Endophilin A1 and synaptojanin 1-dependent endocytosis of synaptic vesicles in nociceptive spinal circuits maintains postoperative and cancer pain.

The continued release of neurotransmitters from central projections of nociceptors during chronic pain requires synaptic vesicle (SV) recycling. Mediators of SV endocytosis and recycling are thus pivotal for sustained pain transmission in nociceptive spinal circuits. We hypothesized that disruption of SV endocytosis in dorsal root ganglia (DRG) nociceptors would impede synaptic transmission and thereby provide sustained relief from multimodalities of pain. Synaptojanin 1 (Synj1) and endophilin A1 (EndoA1), which mediate the neck formation of the endocytic pit and subsequent endocytosis, were detected in primary sensory neurons of mouse DRG by immunofluorescence and RNAScope in situ hybridization. Intrathecal injection of Synj1 and EndoA1 siRNA or shRNA successfully knocked down Synj1 and Sh3gl2 (EndoA1) mRNA in DRG neurons and suppressed acute nociception induced by agonists of pronociceptive receptors and ion channels in male mice, without affecting normal motor functions. Synj1 and EndoA1 knockdown inhibited synaptic transmission between primary sensory neurons and neurons in lamina I/II of the spinal cord dorsal horn by suppressing SV release from presynaptic primary afferent neurons. Synj1 and EndoA1 silencing reversed mechanical allodynia and thermal hyperalgesia in preclinical models of postoperative and cancer pain.
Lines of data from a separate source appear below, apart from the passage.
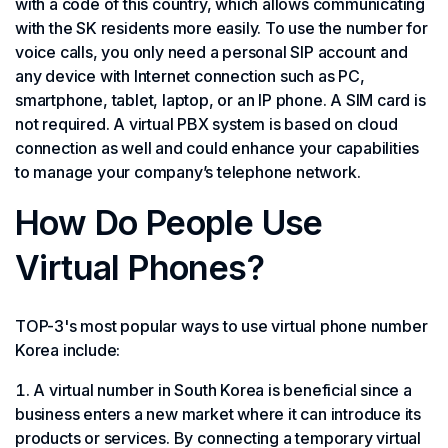
with a code of this country, which allows communicating
with the SK residents more easily. To use the number for
voice calls, you only need a personal SIP account and
any device with Internet connection such as PC,
smartphone, tablet, laptop, or an IP phone. A SIM card is
not required. A virtual PBX system is based on cloud
connection as well and could enhance your capabilities
to manage your company’s telephone network.
How Do People Use
Virtual Phones?
TOP-3's most popular ways to use virtual phone number
Korea include:
A virtual number in South Korea is beneficial since a
business enters a new market where it can introduce its
products or services. By connecting a temporary virtual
Knockdown of dynamin 1 (Dnm1) and adaptor-associated protein kinase 1 (AAK1), previously characterized mediators of SV endocytosis in nociceptive spinal circuits, also alleviated pain-like behavior in these models. Thus, Synj1, EndoA1, Dnm1, and AAK1 mediate SV recycling and are thus required for sustained synaptic transmission in nociceptive spinal circuits. Disruption of SV recycling effectively reduces nociceptive transmission, providing a novel strategy for pain relief.